* [ABOUT THIS TASK]
For this exercise, return the line containing "Plan du site" and every line after it through the end of the records below, without alteration.

* [PROVIDED INFORMATION]
* * * * *

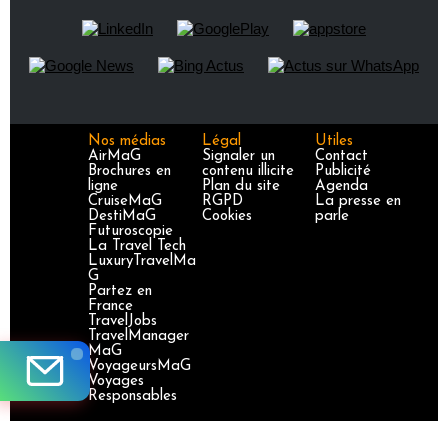
Nos médias
Légal
Utiles
AirMaG
Signaler un
Contact
Brochures en
contenu illicite
Publicité
ligne
Plan du site
Agenda
CruiseMaG
RGPD
La presse en
DestiMaG
Cookies
parle
Futuroscopie
La Travel Tech
LuxuryTravelMa
G
Partez en
France
TravelJobs
TravelManager
MaG
VoyageursMaG
Voyages
Responsables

* * * * *

* [ANSWER BOX]
Plan du site
Agenda
CruiseMaG
RGPD
La presse en
DestiMaG
Cookies
parle
Futuroscopie
La Travel Tech
LuxuryTravelMa
G
Partez en
France
TravelJobs
TravelManager
MaG
VoyageursMaG
Voyages
Responsables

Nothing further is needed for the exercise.